05 July 2017 Engineering

The Future of Data: Big, Fast, Ubiquitous

By Dimitri Marx

Editor's Note (September 7, 2018): This post refers to X-Pack. Starting with the 6.3 release, the X-Pack code is now open and fully integrated as features into the Elastic Stack.

It would be hard to find many modern businesses with diminishing volumes of data that they need to process. Most businesses now also face a requirement to process data faster and deliver more, actionable insights in near realtime.

Innovative businesses are always drowning in data that they would love to be able to make sense of and extract valuable insights from. This challenge is unlikely to ever go away: as our ability to handle data increases, so does the human desire to explore and find new sources of data to search and analyse.

As a part of this, large-scale data analysis is moving into more and more new areas of business. Senior executives, sales, marketing, customer relations, finance, operations, logistics and nearly all areas of the modern business, now have access to growing troves of data, from which can unlock valuable competitive advantage, improve existing business processes, and build new applications.

Data analysis is moving from being the walled realm of the data scientist, to becoming everyday business tool. It is becoming so ubiquitous in modern business, that it has become normalised. This poses new challenges for the development of data analysis tools and software. Increasingly, the task is to make the highly complex technologies, simple and intuitive for an ever increasing number of new end users. Usability, not just scale, is become a vital attribute.

Search at the Core

Data analysis, whether or not we call it "Big", all boils down to the power of search. Individuals are looking to gain insights and knowledge from data. A decade ago, mentioning "search" to an average user, very few would have immediately grasped all the possibilities of what can be achieved with it. But, open source technologies like Elasticsearch have made it simple to map any new problem domain model to "search" and have made crossing this mental barrier much simpler.

At Elastic, we have seen an explosion of use cases where our technologies are being used to power "not your typical search use case." Our users keep on finding innovative ways to use Elasticsearch, and it is perhaps one of the hallmarks of a great open source project, that it allows users to reach a level of creativeness that they initially never even imagined.

"Big" data is, almost by definition, heterogeneous. The name "Elasticsearch" is a reference to this flexible combination of free text search, structured search, and analytics. It should not matter if the data is your typical web page/word document, or to a degree, a location on Foursquare, a trade in a bank, a web server log, or a metric of sorts. All effectively are a combination of structured and unstructured data that people want to explore, search through, regardless of the shape or volume of the data. Although the data content itself is interesting, if search works, to a degree, the data becomes irrelevant.

The Future of Search

If we look at all the trends in enterprise data analysis over the last couple of decades, these have largely been driven by advances in search technology, to enable new, more powerful uses of search. The ability to search for correlations across ever more dimensions or facets of a dataset, to search unstructured data, or just searching ever greater volumes; new data storage and indexing technologies have certainly played a part, but largely to enable new, more powerful forms of search.

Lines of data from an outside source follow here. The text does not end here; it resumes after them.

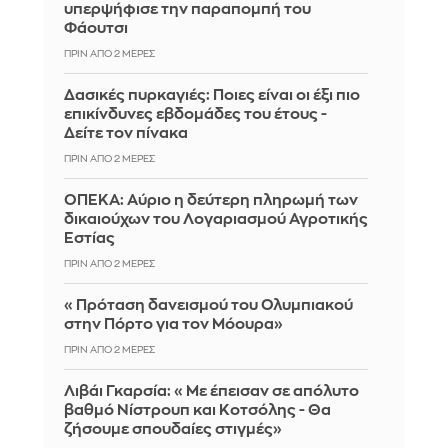
υπερψήφισε την παραπομπή του
Φάουτσι
ΠΡΙΝ ΑΠΌ 2 ΜΈΡΕΣ
Δασικές πυρκαγιές: Ποιες είναι οι έξι πιο
επικίνδυνες εβδομάδες του έτους -
Δείτε τον πίνακα
ΠΡΙΝ ΑΠΌ 2 ΜΈΡΕΣ
ΟΠΕΚΑ: Αύριο η δεύτερη πληρωμή των
δικαιούχων του Λογαριασμού Αγροτικής
Εστίας
ΠΡΙΝ ΑΠΌ 2 ΜΈΡΕΣ
«Πρόταση δανεισμού του Ολυμπιακού
στην Πόρτο για τον Μόουρα»
ΠΡΙΝ ΑΠΌ 2 ΜΈΡΕΣ
Λιβάι Γκαρσία: «Με έπεισαν σε απόλυτο
βαθμό Νίστρουπ και Κοτσόλης - Θα
ζήσουμε σπουδαίες στιγμές»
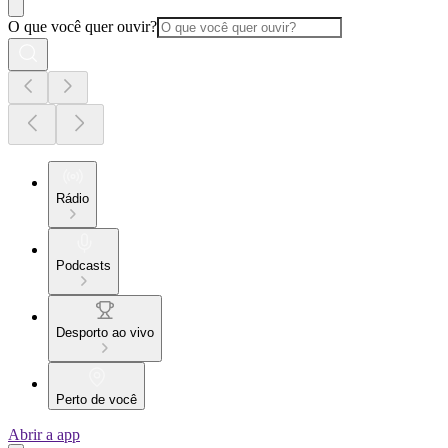
O que você quer ouvir?
Rádio
Podcasts
Desporto ao vivo
Perto de você
Abrir a app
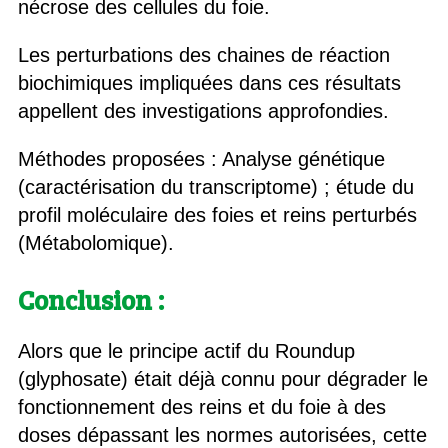
nécrose des cellules du foie.
Les perturbations des chaines de réaction
biochimiques impliquées dans ces résultats
appellent des investigations approfondies.
Méthodes proposées : Analyse génétique
(caractérisation du transcriptome) ; étude du
profil moléculaire des foies et reins perturbés
(Métabolomique).
Conclusion :
Alors que le principe actif du Roundup
(glyphosate) était déjà connu pour dégrader le
fonctionnement des reins et du foie à des
doses dépassant les normes autorisées, cette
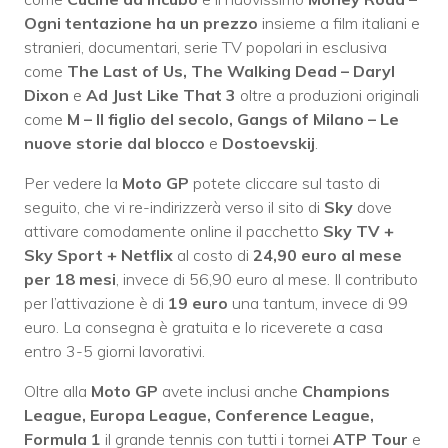
Ogni tentazione ha un prezzo
insieme a film italiani e
stranieri, documentari, serie TV popolari in esclusiva
come
The Last of Us, The Walking Dead – Daryl
Dixon
e
Ad Just Like That 3
oltre a produzioni originali
come
M – Il figlio del secolo, Gangs of Milano – Le
nuove storie dal blocco
e
Dostoevskij
.
Per vedere la
Moto GP
potete cliccare sul tasto di
seguito, che vi re-indirizzerà verso il sito di
Sky
dove
attivare comodamente online il pacchetto
Sky TV +
Sky Sport + Netflix
al costo di
24,90 euro al mese
per 18 mesi
, invece di 56,90 euro al mese. Il contributo
per l’attivazione è di
19 euro
una tantum, invece di 99
euro. La consegna è gratuita e lo riceverete a casa
entro 3-5 giorni lavorativi.
Oltre alla
Moto GP
avete inclusi anche
Champions
League, Europa League, Conference League,
Formula 1
il grande tennis con tutti i tornei
ATP Tour
e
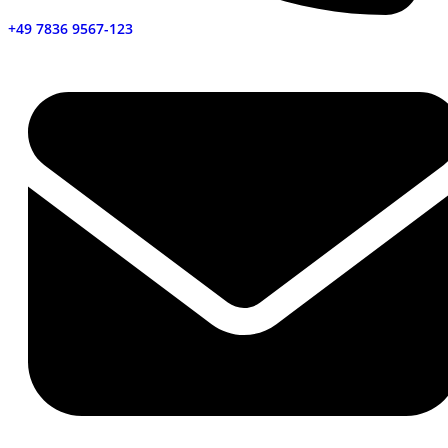
+49 7836 9567-123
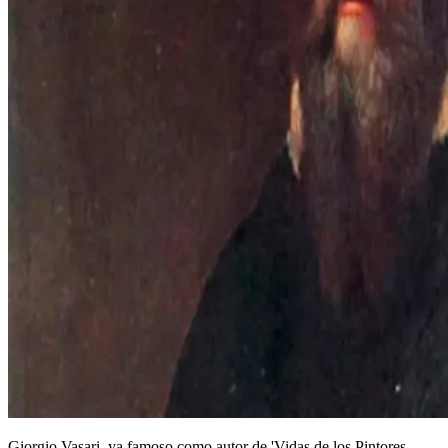
Giorgio Vasari, ya famoso como autor de 'Vidas de los Pintores,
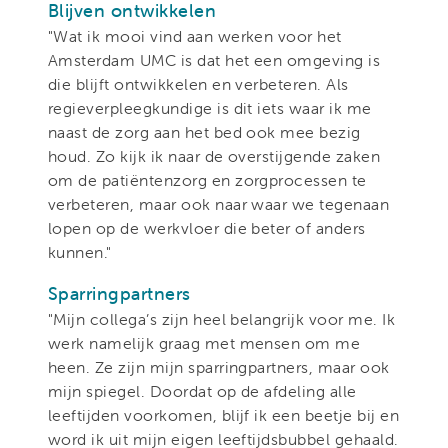
Blijven ontwikkelen
"Wat ik mooi vind aan werken voor het
Amsterdam UMC is dat het een omgeving is
die blijft ontwikkelen en verbeteren. Als
regieverpleegkundige is dit iets waar ik me
naast de zorg aan het bed ook mee bezig
houd. Zo kijk ik naar de overstijgende zaken
om de patiëntenzorg en zorgprocessen te
verbeteren, maar ook naar waar we tegenaan
lopen op de werkvloer die beter of anders
kunnen."
Sparringpartners
"Mijn collega’s zijn heel belangrijk voor me. Ik
werk namelijk graag met mensen om me
heen. Ze zijn mijn sparringpartners, maar ook
mijn spiegel. Doordat op de afdeling alle
leeftijden voorkomen, blijf ik een beetje bij en
word ik uit mijn eigen leeftijdsbubbel gehaald.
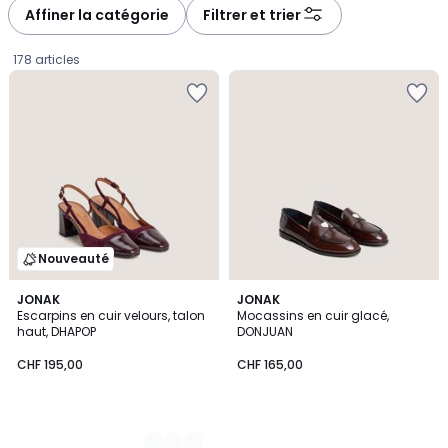
Affiner la catégorie
Filtrer et trier
à
à
gauche
droite
178 articles
Nouveauté
2
JONAK
JONAK
Escarpins en cuir velours, talon
Mocassins en cuir glacé,
Couleurs
haut, DHAPOP
DONJUAN
CHF
CHF 195,00
CHF 165,00
195,00.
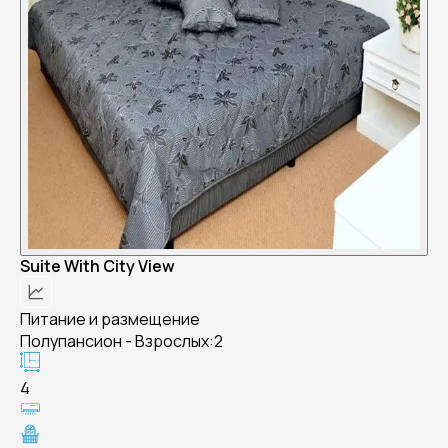
Suite With City View
Питание и размещение
Полупансион - Взрослых:2
4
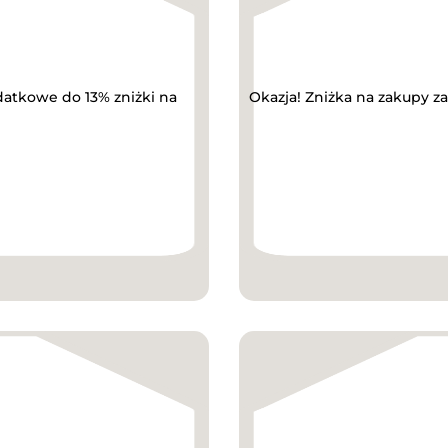
datkowe do 13% zniżki na
Okazja! Zniżka na zakupy z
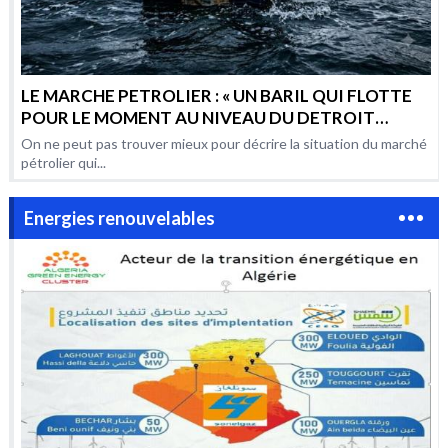
LE MARCHE PETROLIER : « UN BARIL QUI FLOTTE
POUR LE MOMENT AU NIVEAU DU DETROIT
D’HORMUZ, MAIS QUI RISQUE AUSSI BIEN DE
On ne peut pas trouver mieux pour décrire la situation du marché
COULER QUE D’EXPLOSER »
pétrolier qui...
Energies renouvelables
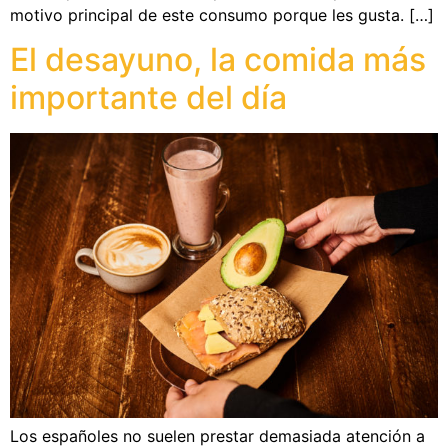
motivo principal de este consumo porque les gusta. […]
El desayuno, la comida más
importante del día
Los españoles no suelen prestar demasiada atención a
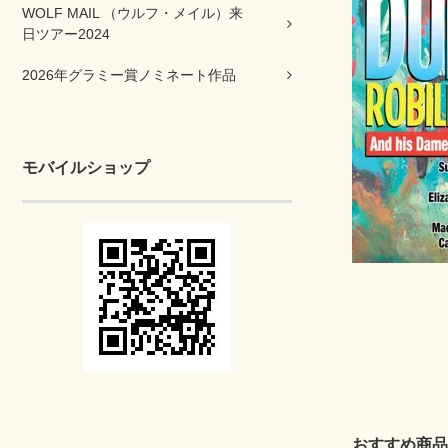
WOLF MAIL （ウルフ・メイル）来
日ツアー2024
2026年グラミー賞ノミネート作品
モバイルショップ
おすすめ商品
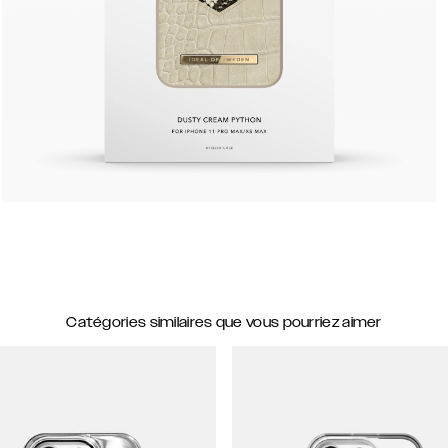
Catégories similaires que vous pourriez aimer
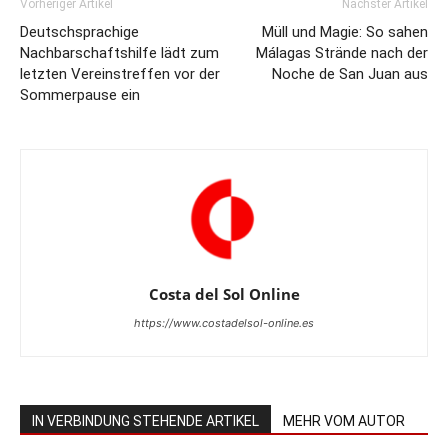
Vorheriger Artikel
Nächster Artikel
Deutschsprachige
Müll und Magie: So sahen
Nachbarschaftshilfe lädt zum
Málagas Strände nach der
letzten Vereinstreffen vor der
Noche de San Juan aus
Sommerpause ein
Costa del Sol Online
https://www.costadelsol-online.es
IN VERBINDUNG STEHENDE ARTIKEL
MEHR VOM AUTOR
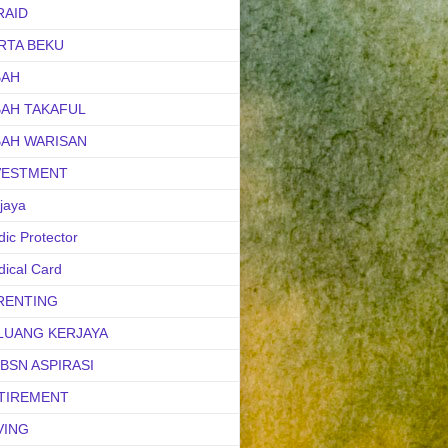
RAID
RTA BEKU
BAH
BAH TAKAFUL
BAH WARISAN
VESTMENT
jaya
ic Protector
ical Card
RENTING
LUANG KERJAYA
uBSN ASPIRASI
TIREMENT
VING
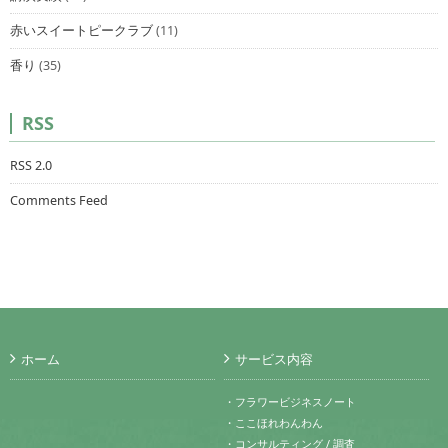
赤いスイートピークラブ
(11)
香り
(35)
RSS
RSS 2.0
Comments Feed
ホーム
サービス内容
・フラワービジネスノート
・ここほれわんわん
・コンサルティング / 調査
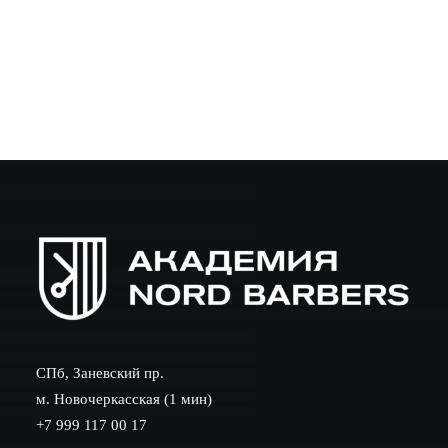
управление…
СПб, Заневский пр.
м. Новочеркасская (1 мин)
+7 999 117 00 17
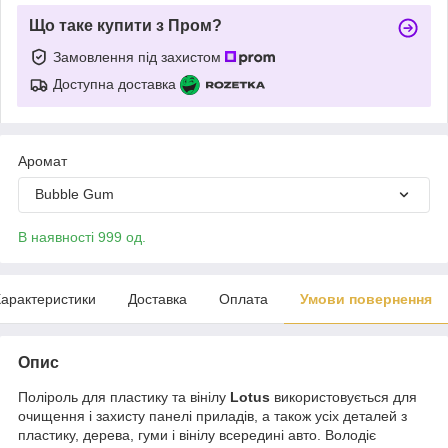
Що таке купити з Пром?
Замовлення під захистом
Доступна доставка
Аромат
Bubble Gum
В наявності 999 од.
арактеристики
Доставка
Оплата
Умови повернення
Опис
Поліроль для пластику та вінілу
Lotus
використовується для
очищення і захисту панелі приладів, а також усіх деталей з
пластику, дерева, гуми і вінілу всередині авто. Володіє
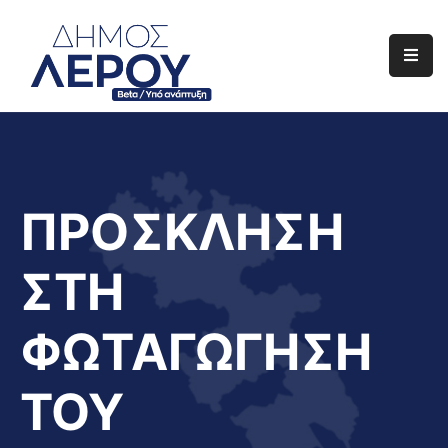
Αρχική
Ο
Δήμος
Ενημέρωση
ΠΡΟΣΚΛΗΣΗ
Διαφάνεια
ΣΤΗ
Το
Νησί
ΦΩΤΑΓΩΓΗΣΗ
Μας
Έργα
ΤΟΥ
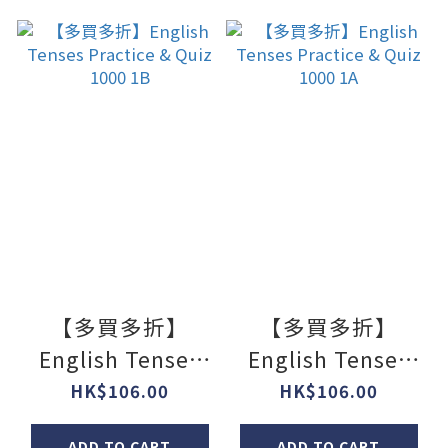
【多買多折】
【多買多折】
English Tenses
English Tenses
Practice & Quiz
Practice & Quiz
HK$106.00
HK$106.00
1000 1B
1000 1A
ADD TO CART
ADD TO CART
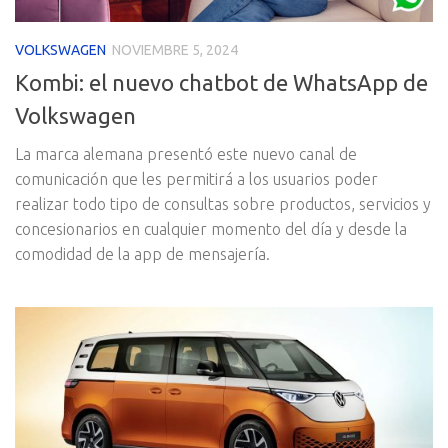
VOLKSWAGEN
NOVIEMBRE 5, 2024
Kombi: el nuevo chatbot de WhatsApp de
Volkswagen
La marca alemana presentó este nuevo canal de
comunicación que les permitirá a los usuarios poder
realizar todo tipo de consultas sobre productos, servicios y
concesionarios en cualquier momento del día y desde la
comodidad de la app de mensajería.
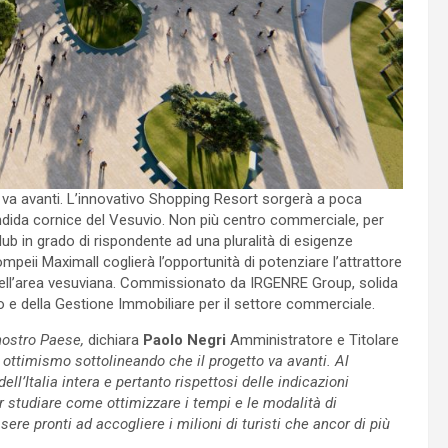
l va avanti. L’innovativo Shopping Resort sorgerà a poca
endida cornice del Vesuvio. Non più centro commerciale, per
b in grado di rispondente ad una pluralità di esigenze
peii Maximall coglierà l’opportunità di potenziare l’attrattore
 dell’area vesuviana. Commissionato da IRGENRE Group, solida
po e della Gestione Immobiliare per il settore commerciale.
 nostro Paese,
dichiara
Paolo Negri
Amministratore e Titolare
 ottimismo sottolineando che il progetto va avanti. Al
ll’Italia intera e pertanto rispettosi delle indicazioni
 studiare come ottimizzare i tempi e le modalità di
sere pronti ad accogliere i milioni di turisti che ancor di più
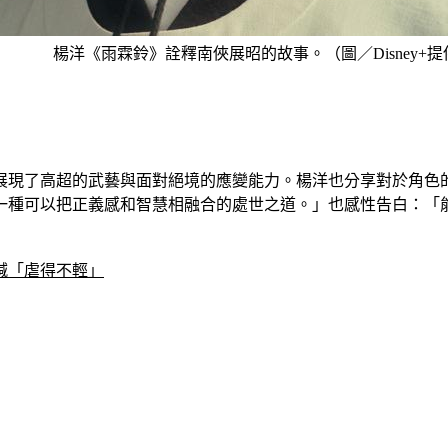
楊洋《雨霖鈴》詮釋南俠展昭的故事。（圖／Disney+提
展現了高超的武藝與面對絕境的應變能力。楊洋也分享對於角色
一種可以把正義感和智慧相融合的處世之道。」也感性告白：「
喊「虐得不輕」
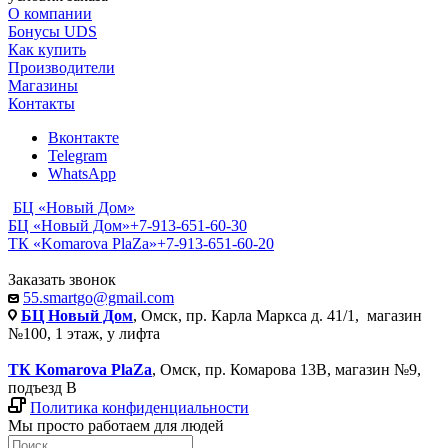
О компании
Бонусы UDS
Как купить
Производители
Магазины
Контакты
Вконтакте
Telegram
WhatsApp
БЦ «Новый Дом»
БЦ «Новый Дом»
+7-913-651-60-30
ТК «Komarova PlaZa»
+7-913-651-60-20
Заказать звонок
55.smartgo@gmail.com
БЦ Новый Дом
, Омск, пр. Карла Маркса д. 41/1, магазин
№100, 1 этаж, у лифта
ТК Komarova PlaZa
, Омск, пр. Комарова 13В, магазин №9,
подъезд В
Политика конфиденциальности
Мы просто работаем для людей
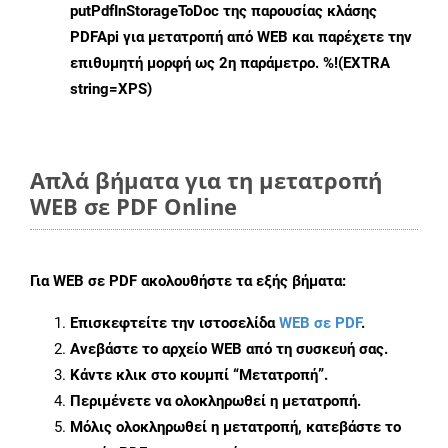
putPdfInStorageToDoc
της παρουσίας κλάσης
PDFApi για μετατροπή από WEB και παρέχετε την
επιθυμητή μορφή ως 2η παράμετρο. %!(EXTRA
string=XPS)
Απλά βήματα για τη μετατροπή
WEB σε PDF Online
Για
WEB σε PDF
ακολουθήστε τα εξής βήματα:
Επισκεφτείτε την ιστοσελίδα
WEB σε PDF
.
Ανεβάστε το αρχείο WEB από τη συσκευή σας.
Κάντε κλικ στο κουμπί
“Μετατροπή”
.
Περιμένετε να ολοκληρωθεί η μετατροπή.
Μόλις ολοκληρωθεί η μετατροπή, κατεβάστε το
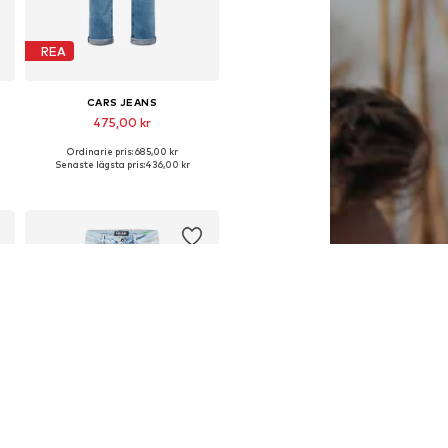
REA
CARS JEANS
475,00 kr
Ordinarie pris: 685,00 kr
Tillgänglig i många storlekar
Senaste lägsta pris:
436,00 kr
Lägg till i varukorgen
REA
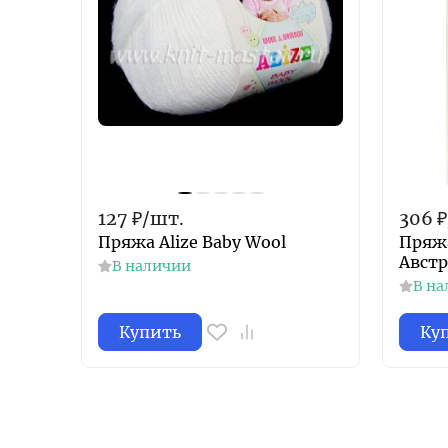
127
₽
/
шт.
306
₽
Пряжа Alize Baby Wool
Пряж
Авст
В наличии
В на
Купить
Ку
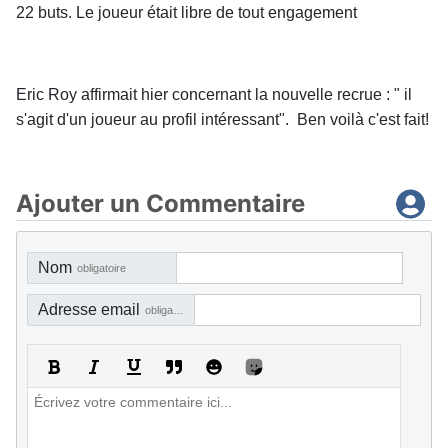
22 buts. Le joueur était libre de tout engagement
Eric Roy affirmait hier concernant la nouvelle recrue : " il
s'agit d'un joueur au profil intéressant". Ben voilà c'est fait!
Ajouter un Commentaire
Nom
obligatoire
Adresse email
obligatoire, mais pas visible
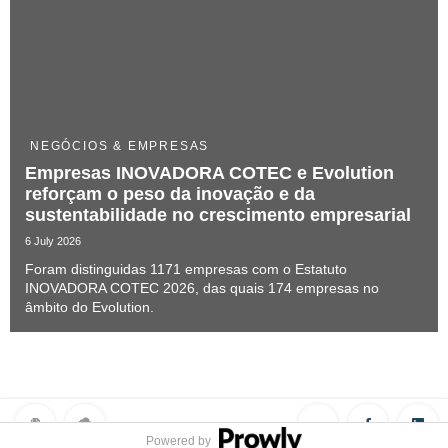
NEGÓCIOS & EMPRESAS
Empresas INOVADORA COTEC e Evolution
reforçam o peso da inovação e da
sustentabilidade no crescimento empresarial
6 July 2026
Foram distinguidas 1171 empresas com o Estatuto
INOVADORA COTEC 2026, das quais 174 empresas no
âmbito do Evolution.
Powered by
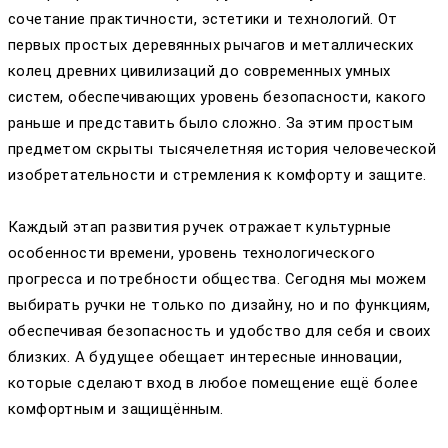
сочетание практичности, эстетики и технологий. От
первых простых деревянных рычагов и металлических
колец древних цивилизаций до современных умных
систем, обеспечивающих уровень безопасности, какого
раньше и представить было сложно. За этим простым
предметом скрыты тысячелетняя история человеческой
изобретательности и стремления к комфорту и защите.
Каждый этап развития ручек отражает культурные
особенности времени, уровень технологического
прогресса и потребности общества. Сегодня мы можем
выбирать ручки не только по дизайну, но и по функциям,
обеспечивая безопасность и удобство для себя и своих
близких. А будущее обещает интересные инновации,
которые сделают вход в любое помещение ещё более
комфортным и защищённым.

The latest data technologies such as Graph analytics and machine learning, are essentially more sophisticated applications of search. Graph analytics allows the user to search for new connections in the data, independently of the need for structure in the underlying dataset. In a world where technology offers almost overwhelming search possibilities, this provides a faster, more powerful way to explore data and unlock important trends and relationships. Graph provides a form of meta-analysis, searching for what trends warrant deeper analysis or ongoing monitoring.

Even machine learning has a search requirement at its core. Search technologies have long been used to look at the behaviour of data over time and identify key indicators for significant events. A common example is in IT operations, where analysing historical application, server and network logs is used to identify indicators for impending system failure.

In the past, companies have required skilled data scientists to build statistical models and define thresholds for each indicator they identified. This has been a complex and laborious task, which has still, often resulted in a high level false positives when using the models to monitor live data.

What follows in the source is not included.